Directions:
From the line with "Green Piqué Polo Shirt" to the line with "me a coffee", retype every line exactly, including those two, and leave out the rest of the data below.
-- Data extracts follows --
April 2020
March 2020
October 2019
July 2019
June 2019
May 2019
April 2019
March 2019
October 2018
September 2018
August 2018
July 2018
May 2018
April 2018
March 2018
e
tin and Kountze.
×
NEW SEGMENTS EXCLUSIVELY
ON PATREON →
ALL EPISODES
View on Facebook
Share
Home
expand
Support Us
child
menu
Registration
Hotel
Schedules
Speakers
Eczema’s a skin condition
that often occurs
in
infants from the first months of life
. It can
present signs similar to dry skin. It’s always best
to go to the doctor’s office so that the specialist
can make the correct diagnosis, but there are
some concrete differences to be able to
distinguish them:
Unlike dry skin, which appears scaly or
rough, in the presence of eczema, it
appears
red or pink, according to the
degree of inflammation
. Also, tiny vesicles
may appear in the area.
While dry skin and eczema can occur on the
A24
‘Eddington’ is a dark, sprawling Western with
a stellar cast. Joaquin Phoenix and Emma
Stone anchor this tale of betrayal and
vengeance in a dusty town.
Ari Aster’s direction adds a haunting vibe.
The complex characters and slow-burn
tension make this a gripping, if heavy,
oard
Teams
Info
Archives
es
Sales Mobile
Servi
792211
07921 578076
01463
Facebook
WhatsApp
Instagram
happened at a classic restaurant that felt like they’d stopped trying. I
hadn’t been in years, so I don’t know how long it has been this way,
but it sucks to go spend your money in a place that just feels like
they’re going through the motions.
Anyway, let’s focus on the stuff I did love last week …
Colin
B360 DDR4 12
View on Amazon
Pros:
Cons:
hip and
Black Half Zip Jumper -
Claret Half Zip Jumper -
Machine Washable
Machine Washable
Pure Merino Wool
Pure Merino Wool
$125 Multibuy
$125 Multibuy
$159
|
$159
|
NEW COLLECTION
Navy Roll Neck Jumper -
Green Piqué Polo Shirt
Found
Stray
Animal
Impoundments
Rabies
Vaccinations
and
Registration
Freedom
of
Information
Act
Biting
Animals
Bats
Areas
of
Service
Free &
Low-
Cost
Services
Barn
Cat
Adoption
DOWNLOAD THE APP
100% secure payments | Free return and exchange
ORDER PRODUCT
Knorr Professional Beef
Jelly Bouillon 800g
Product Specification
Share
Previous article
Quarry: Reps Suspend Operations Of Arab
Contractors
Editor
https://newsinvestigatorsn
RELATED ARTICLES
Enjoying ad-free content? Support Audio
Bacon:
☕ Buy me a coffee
-- Data extracts concluded --
-- Data extracts follows --
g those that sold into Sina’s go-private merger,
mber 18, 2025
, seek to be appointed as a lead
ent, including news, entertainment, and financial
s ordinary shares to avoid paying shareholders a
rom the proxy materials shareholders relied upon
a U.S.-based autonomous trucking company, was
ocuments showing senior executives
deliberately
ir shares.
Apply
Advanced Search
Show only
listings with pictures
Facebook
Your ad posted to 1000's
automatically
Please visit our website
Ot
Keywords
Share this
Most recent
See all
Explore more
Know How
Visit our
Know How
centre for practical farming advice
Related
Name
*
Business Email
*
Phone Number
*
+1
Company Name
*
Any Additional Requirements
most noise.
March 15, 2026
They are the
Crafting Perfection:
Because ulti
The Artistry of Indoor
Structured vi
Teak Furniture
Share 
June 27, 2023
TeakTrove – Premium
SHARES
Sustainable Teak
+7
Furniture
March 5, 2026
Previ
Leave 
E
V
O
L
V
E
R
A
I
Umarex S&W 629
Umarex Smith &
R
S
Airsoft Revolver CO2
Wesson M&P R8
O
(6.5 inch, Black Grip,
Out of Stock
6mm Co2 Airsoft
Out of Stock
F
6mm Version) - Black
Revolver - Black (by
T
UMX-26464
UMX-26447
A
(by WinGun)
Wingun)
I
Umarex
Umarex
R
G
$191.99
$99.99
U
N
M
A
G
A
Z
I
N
-- Data extracts concluded --
-- Data extracts follows --
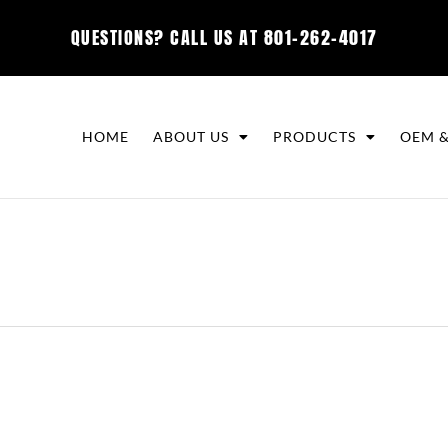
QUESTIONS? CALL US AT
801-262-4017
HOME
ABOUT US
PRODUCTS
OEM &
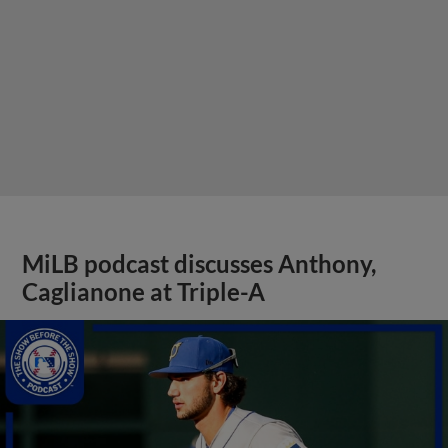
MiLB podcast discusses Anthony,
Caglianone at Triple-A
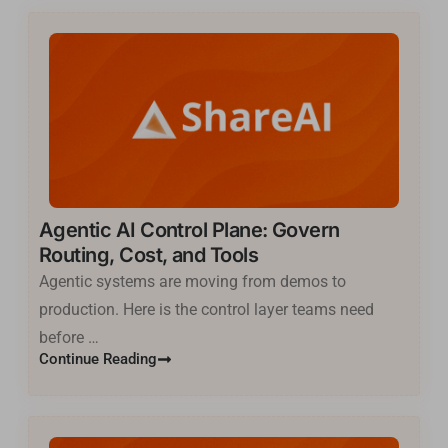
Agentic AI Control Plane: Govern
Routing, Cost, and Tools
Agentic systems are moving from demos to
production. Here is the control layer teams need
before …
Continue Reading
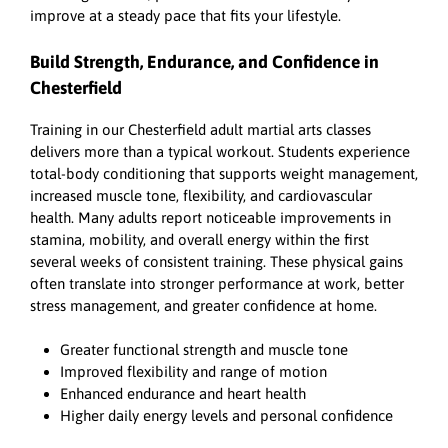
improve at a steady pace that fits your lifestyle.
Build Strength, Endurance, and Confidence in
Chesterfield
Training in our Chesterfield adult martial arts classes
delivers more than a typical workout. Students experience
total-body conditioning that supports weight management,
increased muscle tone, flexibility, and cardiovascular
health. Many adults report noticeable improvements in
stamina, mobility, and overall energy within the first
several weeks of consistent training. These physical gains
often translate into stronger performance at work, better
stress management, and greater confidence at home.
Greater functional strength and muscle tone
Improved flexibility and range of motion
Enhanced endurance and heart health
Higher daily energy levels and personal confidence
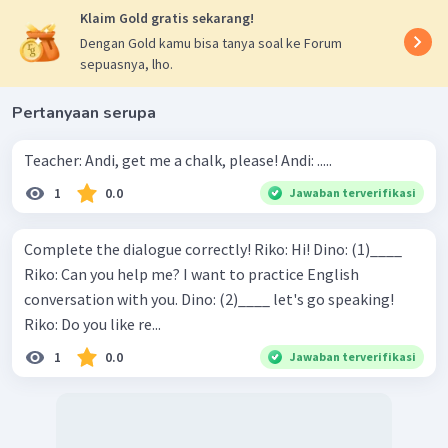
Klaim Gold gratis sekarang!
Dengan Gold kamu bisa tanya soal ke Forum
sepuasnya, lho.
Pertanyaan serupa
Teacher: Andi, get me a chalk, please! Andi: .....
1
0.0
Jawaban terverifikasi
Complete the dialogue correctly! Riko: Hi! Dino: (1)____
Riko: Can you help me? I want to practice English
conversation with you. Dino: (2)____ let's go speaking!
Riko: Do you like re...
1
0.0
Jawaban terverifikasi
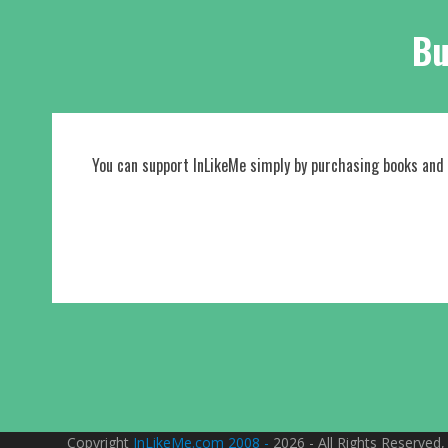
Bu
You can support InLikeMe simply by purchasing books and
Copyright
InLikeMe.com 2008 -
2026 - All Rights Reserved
-- Data extracts concluded --
Worked solution:
Green Piqué Polo Shirt
Found
Stray
Animal
Impoundments
Rabies
Vaccinations
and
Registration
Freedom
of
Information
Act
Biting
Animals
Bats
Areas
of
Service
Free &
Low-
Cost
Services
Barn
Cat
Adoption
DOWNLOAD THE APP
100% secure payments | Free return and exchange
ORDER PRODUCT
Knorr Professional Beef
Jelly Bouillon 800g
Product Specification
Share
Previous article
Quarry: Reps Suspend Operations Of Arab
Contractors
Editor
https://newsinvestigatorsn
RELATED ARTICLES
Enjoying ad-free content? Support Audio
Bacon:
☕ Buy me a coffee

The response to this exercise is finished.